His father sat on his bed. “I came to apologize about last night. It was wrong of me to hit you. Hatcher men don’t hit one another. And I…just wanted you to know it’s not something I’m proud of.”
Chris remained silent. He wanted his father to feel guilt for what he had done.
“It seems like yesterday you were just a small boy bouncing on my knee. I guess you’re growing up faster than I’m ready for.”
Chris rolled over. “You promised to teach me police work. How am ever going to become a detective like you and Grandpa if you don’t let me help?”
His father gazed out the window, deep in thought. After a moment, he said, “All right, get dressed. I’ll saddle up another horse.”
29
Tom led a patrol of ten horse riders through the snow-dusted forest. It wasn’t long before Anika galloped past him on her Appaloosa. Her stern face gave him a quick nod, as if to say she would be guiding the way. The native woman wasn’t one to take orders, so Tom let her have the lead. He wished he didn’t have to bring her along, but the tracker knew the fastest route across the forest and creeks to reach Manitou Outpost. She was also their translator if they came across any Indians. Riding at Tom’s flanks were his son and Brother Andre. Behind them rode Lt. Hysmith and five soldiers.
Tom weaved his horse through the pines, wary that the grizzly that killed Sakari yesterday might still be in the area. So far they hadn’t spotted any tracks. Nor did they see so much as a rabbit or deer. Tom scanned the forest on either side of the trail. The blue spruce were thick, pressing right up against them. He felt vulnerable then, wary that at any moment a giant paw could tear through the foliage and rip one of them off their horse. Feeling a sudden need to protect his son, Tom rode up alongside Chris, shielding him from the dense evergreen branches that now brushed against Tom’s shoulders. He nodded. Chris returned a nod, his eyes full of confidence. For the first time, Tom saw in his son a new air of maturity.

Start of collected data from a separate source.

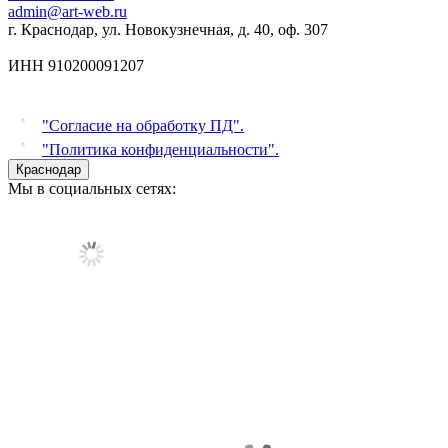
admin@art-web.ru
г. Краснодар, ул. Новокузнечная, д. 40, оф. 307
ИНН 910200091207
"Согласие на обработку ПД".
"Политика конфиденциальности".
Краснодар
Мы в социальных сетях: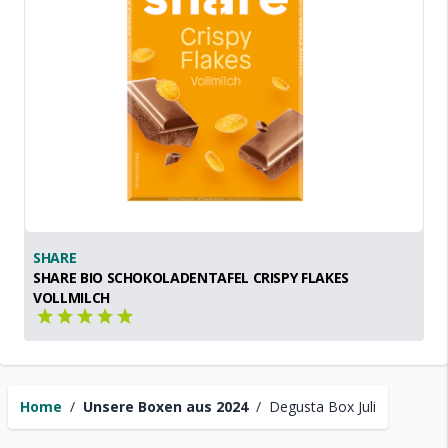
SHARE
SHARE BIO SCHOKOLADENTAFEL CRISPY FLAKES
VOLLMILCH
Home
/
Unsere Boxen aus 2024
/
Degusta Box Juli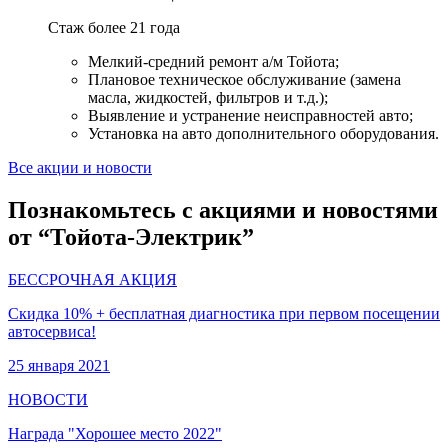
Стаж более 21 года
Мелкий-средний ремонт а/м Тойота;
Плановое техническое обслуживание (замена
масла, жидкостей, фильтров и т.д.);
Выявление и устранение неисправностей авто;
Установка на авто дополнительного оборудования.
Все акции и новости
Познакомьтесь с акциями и новостями
от “Тойота-Электрик”
БЕССРОЧНАЯ АКЦИЯ
Скидка 10% + бесплатная диагностика при первом посещении
автосервиса!
25 января 2021
НОВОСТИ
Награда "Хорошее место 2022"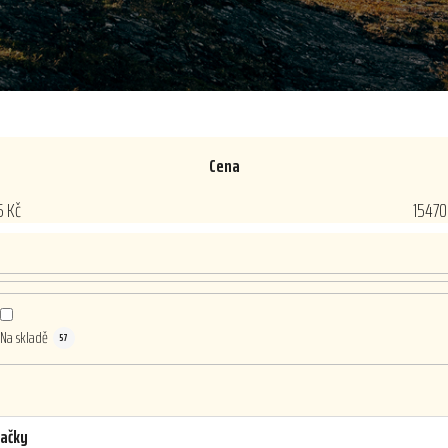
Cena
5
Kč
15470
Na skladě
57
ačky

Tom remembered back when he himself had been a teen working alongside his father. Inspector Orson Hatcher had been a renowned detective and was well sought after for his keen intellect. He was a superb sleuth, but a difficult father, always lecturing, always correcting his son’s mistakes. Orson had pushed Tom to grow up faster than he had wanted to, involving him in numerous cases and exposing him to images no child should witness. When Tom was twelve, he visited a morgue and saw his first corpse, a female cadaver lying on the table. It was the first time he’d seen a woman without any clothing. Her killer had stabbed her with an ice pick thirty times.
By age thirteen, Tom was learning to shoot a pistol and piece together evidence to solve a crime. His teen years were a blur, as
he and his father were always moving. Orson and Tom Hatcher had earned a reputation for solving mysteries that stretched beyond Montréal. They worked in London, Paris, Rome, Munich, Prague, and Budapest. Tom had gained plenty of knowledge from working alongside his father. But Orson had cheated Tom of his childhood, his innocence, and for that he resented his father. Tom had vowed to himself not to involve Chris in his work until the boy was mature enough to handle it. That day had finally come.
30
For Chris, this journey was the adventure of a lifetime. It was only his second time to ride a horse, and he was still getting used to his stubborn palomino, who jostled and jerked and tried to wander off on his own sometimes. Chris was in awe at the vast landscape of the Canadian wilderness, the forest-covered hills that surrounded the many lakes and open fields. He loved the smell of pine needles. His whole life he’d only known the city of Montréal. It was noisy there, bustling with people and horse buggies on the streets and boats trundling along the rivers. Here in Ontario, when the wind stopped, there was deep quiet and stillness. Now that Chris had finally gotten to leave the fort and see all the beauty of the wilderness, he was feeling better about moving here.
The ten horse riders reached an open valley that carved between the hills. Their pace was slowed by an uneven terrain of granite rocks. Chris looked over at his father, who was deep in thought. He had been silent most of the journey.
“Father? Why did we move so far away from Montréal?”
Tom narrowed his eyes. “It’s complicated.”
“Is it because of what happened to Mum?”